Saved data entries

Segment Open

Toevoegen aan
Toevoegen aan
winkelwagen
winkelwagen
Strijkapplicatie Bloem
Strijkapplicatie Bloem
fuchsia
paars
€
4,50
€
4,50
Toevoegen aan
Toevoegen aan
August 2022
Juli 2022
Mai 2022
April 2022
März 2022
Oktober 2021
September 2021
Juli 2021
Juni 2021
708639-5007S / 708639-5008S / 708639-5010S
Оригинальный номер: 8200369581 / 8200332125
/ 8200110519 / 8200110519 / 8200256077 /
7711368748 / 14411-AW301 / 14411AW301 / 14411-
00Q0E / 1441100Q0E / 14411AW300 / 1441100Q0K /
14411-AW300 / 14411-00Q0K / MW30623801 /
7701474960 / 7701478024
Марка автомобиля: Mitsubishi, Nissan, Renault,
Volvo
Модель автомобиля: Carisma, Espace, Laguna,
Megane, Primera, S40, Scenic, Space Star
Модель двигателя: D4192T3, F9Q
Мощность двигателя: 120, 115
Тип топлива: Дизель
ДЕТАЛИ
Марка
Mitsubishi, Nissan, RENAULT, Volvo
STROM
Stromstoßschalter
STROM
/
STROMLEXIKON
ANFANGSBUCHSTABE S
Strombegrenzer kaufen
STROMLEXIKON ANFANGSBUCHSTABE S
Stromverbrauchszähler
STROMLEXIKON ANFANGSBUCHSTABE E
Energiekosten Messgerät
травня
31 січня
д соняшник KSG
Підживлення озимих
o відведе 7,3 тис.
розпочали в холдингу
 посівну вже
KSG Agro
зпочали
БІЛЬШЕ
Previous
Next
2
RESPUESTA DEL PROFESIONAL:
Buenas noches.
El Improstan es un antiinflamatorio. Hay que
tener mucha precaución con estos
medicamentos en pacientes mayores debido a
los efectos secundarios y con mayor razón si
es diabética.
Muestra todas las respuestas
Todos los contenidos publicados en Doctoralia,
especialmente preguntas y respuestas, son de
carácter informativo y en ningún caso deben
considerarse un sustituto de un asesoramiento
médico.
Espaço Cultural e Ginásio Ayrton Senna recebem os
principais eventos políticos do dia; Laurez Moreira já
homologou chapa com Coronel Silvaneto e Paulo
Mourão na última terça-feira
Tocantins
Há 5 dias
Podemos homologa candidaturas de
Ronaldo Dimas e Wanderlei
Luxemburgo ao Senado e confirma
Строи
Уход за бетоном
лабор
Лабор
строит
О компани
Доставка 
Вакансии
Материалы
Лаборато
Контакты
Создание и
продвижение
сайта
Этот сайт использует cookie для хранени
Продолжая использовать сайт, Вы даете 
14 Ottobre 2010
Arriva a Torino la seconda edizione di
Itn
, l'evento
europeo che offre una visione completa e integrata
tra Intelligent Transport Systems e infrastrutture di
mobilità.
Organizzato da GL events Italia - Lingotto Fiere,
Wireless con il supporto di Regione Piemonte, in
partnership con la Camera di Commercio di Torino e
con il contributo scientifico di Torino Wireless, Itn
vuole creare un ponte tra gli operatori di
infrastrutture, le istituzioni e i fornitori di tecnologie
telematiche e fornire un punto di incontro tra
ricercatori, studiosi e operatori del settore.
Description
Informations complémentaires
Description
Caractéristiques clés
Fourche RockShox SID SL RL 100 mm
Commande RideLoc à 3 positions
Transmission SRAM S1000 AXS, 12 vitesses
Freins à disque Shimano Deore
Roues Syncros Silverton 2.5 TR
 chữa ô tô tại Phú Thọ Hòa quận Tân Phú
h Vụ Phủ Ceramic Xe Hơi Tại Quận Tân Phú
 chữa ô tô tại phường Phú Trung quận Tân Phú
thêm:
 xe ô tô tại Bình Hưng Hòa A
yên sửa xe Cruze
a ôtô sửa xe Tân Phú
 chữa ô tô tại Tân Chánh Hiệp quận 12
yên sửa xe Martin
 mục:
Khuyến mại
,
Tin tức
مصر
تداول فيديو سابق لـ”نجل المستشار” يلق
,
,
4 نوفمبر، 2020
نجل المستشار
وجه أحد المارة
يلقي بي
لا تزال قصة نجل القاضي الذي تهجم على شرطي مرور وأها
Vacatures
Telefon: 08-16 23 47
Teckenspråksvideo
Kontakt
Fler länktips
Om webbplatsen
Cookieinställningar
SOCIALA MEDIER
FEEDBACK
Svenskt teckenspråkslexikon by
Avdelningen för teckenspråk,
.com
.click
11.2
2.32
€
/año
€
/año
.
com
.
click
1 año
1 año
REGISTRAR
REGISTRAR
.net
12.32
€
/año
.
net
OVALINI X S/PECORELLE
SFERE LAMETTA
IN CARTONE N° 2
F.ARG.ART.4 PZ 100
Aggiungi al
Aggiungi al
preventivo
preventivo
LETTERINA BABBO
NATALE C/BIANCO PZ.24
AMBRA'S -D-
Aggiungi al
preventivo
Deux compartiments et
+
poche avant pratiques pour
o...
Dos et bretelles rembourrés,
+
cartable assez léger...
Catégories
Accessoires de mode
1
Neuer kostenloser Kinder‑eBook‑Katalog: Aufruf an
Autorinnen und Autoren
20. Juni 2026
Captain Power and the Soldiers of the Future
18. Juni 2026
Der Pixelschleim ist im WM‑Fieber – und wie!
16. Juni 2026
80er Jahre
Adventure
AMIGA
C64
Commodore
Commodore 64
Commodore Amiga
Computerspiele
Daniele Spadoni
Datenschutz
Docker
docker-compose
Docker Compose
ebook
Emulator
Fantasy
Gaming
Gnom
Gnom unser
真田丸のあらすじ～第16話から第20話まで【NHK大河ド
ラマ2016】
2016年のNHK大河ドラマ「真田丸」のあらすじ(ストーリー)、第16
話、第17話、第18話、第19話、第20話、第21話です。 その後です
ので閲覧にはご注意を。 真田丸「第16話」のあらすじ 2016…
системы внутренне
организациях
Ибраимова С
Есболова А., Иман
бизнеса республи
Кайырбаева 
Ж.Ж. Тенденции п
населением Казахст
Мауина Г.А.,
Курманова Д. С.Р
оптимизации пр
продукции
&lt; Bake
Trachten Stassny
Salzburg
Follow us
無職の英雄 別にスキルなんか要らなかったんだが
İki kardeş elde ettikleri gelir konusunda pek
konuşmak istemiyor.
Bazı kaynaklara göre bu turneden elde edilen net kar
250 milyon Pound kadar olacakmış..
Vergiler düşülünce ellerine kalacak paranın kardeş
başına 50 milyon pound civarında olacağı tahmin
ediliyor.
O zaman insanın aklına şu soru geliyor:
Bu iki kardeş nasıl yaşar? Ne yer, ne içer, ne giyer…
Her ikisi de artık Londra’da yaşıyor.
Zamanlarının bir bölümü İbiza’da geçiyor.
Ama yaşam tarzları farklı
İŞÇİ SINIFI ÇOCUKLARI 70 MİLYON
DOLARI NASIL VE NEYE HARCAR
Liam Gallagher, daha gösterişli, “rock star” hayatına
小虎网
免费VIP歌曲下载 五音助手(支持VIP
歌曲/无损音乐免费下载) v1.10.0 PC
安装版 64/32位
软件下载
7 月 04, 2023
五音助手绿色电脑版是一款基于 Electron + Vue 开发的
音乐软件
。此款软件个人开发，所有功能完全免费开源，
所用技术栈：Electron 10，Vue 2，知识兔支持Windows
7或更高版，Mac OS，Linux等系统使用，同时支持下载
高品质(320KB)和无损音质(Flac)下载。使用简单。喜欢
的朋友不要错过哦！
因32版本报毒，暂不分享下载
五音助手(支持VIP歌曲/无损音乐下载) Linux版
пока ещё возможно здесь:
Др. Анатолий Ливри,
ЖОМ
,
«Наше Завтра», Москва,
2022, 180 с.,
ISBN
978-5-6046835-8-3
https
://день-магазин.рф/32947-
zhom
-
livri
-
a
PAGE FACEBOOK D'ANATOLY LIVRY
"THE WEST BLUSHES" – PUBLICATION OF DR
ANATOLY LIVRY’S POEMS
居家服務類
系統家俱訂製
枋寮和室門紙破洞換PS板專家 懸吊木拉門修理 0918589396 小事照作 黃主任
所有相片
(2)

Segment Closed

Problem to work on
Take every line above that includes "milyon" and list it.

Solution to this exercise
250 milyon Pound kadar olacakmış..
başına 50 milyon pound civarında olacağı tahmin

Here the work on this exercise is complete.